I’ll see what I can come up with for a procedural/white paper idea for you. My primary goal for this was to compare a year’s worth of actual access_log traffic to what Google Analytics had said we’d been doing for the past year, mostly because the numbers Google Analytics had been reporting were lower than the numbers of impressions that Google Adsense had said we were getting on those same pages, and Quantcast was reporting even lower metrics.
So we wanted a new solution, and the only way to compare was to see what the actual logs tracked, and see what the Piwik js tracked, then see how those both compare to GA and Quantcast, at least for November and December (comparing log data vs live tracking data).

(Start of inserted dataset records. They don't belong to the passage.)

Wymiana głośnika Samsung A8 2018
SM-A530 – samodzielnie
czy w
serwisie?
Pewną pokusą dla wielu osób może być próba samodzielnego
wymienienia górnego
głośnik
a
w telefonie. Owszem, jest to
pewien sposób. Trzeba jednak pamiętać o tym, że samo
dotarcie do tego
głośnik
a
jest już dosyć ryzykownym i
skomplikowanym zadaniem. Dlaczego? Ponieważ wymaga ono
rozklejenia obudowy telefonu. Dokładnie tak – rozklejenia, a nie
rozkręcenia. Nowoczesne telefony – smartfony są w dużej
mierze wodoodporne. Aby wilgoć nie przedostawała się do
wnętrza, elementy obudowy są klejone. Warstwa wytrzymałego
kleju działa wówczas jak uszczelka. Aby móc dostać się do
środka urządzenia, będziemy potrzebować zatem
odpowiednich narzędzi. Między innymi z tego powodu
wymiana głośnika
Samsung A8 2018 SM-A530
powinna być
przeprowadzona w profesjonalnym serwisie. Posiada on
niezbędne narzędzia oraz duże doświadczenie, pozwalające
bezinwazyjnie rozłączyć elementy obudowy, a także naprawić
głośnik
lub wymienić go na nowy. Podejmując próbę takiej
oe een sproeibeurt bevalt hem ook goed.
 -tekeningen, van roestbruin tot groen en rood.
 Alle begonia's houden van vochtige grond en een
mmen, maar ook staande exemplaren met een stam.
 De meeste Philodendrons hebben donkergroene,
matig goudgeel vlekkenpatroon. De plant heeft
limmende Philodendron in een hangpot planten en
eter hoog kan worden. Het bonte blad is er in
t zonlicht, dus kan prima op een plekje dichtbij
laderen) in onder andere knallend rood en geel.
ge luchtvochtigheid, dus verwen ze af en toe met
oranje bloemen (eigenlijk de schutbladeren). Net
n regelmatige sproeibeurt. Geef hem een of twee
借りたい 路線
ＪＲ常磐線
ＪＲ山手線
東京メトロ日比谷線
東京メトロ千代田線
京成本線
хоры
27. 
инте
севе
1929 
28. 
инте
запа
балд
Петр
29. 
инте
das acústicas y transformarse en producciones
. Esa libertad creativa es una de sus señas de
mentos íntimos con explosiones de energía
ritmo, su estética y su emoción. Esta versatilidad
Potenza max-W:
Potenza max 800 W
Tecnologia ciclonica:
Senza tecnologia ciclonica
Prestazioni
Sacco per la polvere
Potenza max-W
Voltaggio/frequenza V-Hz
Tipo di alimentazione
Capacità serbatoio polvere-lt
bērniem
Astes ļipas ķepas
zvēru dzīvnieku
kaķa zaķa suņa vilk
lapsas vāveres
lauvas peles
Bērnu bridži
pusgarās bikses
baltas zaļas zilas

What the import_logs.py did was crunch 25Gb of raw access_log data (in chunks, not one big bite) into about 3Gb of visitor data in the database. Not bad at all
As for the visitor log purging, I do have slow query tracking on, but it’s not telling me anything useful yet. I have dozens of queries like this:
# Query_time: 10 Lock_time: 0 Rows_sent: 0 Rows_examined: 0
LOAD DATA LOCAL INFILE
'/tmp/assets/piwik_archive_blob_2012_01-aa52ede77e7cabbda103a4042a9144f7.csv'
REPLACE
INTO TABLE
piwik_archive_blob_2012_01
FIELDS TERMINATED BY
' '
ENCLOSED BY
'"'
ESCAPED BY '\\'
LINES TERMINATED BY
'
'
(idarchive,idsite,date1,date2,period,ts_archived,name,value);
complete with the weird tabs, plus several like this:
# Query_time: 18 Lock_time: 0 Rows_sent: 0 Rows_examined: 0
DELETE
FROM piwik_archive_blob_2012_01
WHERE idarchive IN (803,802,801,800,820,819,818,817,816,815,814,813,804,805,806,807,808,809,810,811,812);
and this:
# Query_time: 16 Lock_time: 0 Rows_sent: 1 Rows_examined: 5969945
SELECT COUNT(*) FROM piwik_log_link_visit_action WHERE idvisit <= '1364813';
# Query_time: 202 Lock_time: 0 Rows_sent: 1 Rows_examined: 12910042
SELECT COUNT(*) FROM piwik_log_link_visit_action WHERE idvisit <= '2376138';
# Query_time: 17 Lock_time: 0 Rows_sent: 1 Rows_examined: 2324618
SELECT COUNT(*) FROM piwik_log_visit WHERE idvisit <= '2376138';
# Query_time: 200 Lock_time: 0 Rows_sent: 1 Rows_examined: 12810320
SELECT COUNT(*) FROM piwik_log_link_visit_action WHERE idvisit <= '2376138';
# Query_time: 213 Lock_time: 0 Rows_sent: 1 Rows_examined: 12641093
SELECT COUNT(*) FROM piwik_log_link_visit_action WHERE idvisit <= '2376138';
but there’s nothing in the error logs at all. Also, currently have archiving done by cron, every 7200 seconds.
Also, I see a lot of entries for DELETE FROM piwik_archive_blob_2012_somedate, but nothing for deleting visitor logs…
I thought that with the “regularly delete old visitor logs” set to “yes”, and “regularly delete old reports” set to “no”, that would clear out the visitor logs but leave the data (in the blob tables) be… is my understanding of that correct?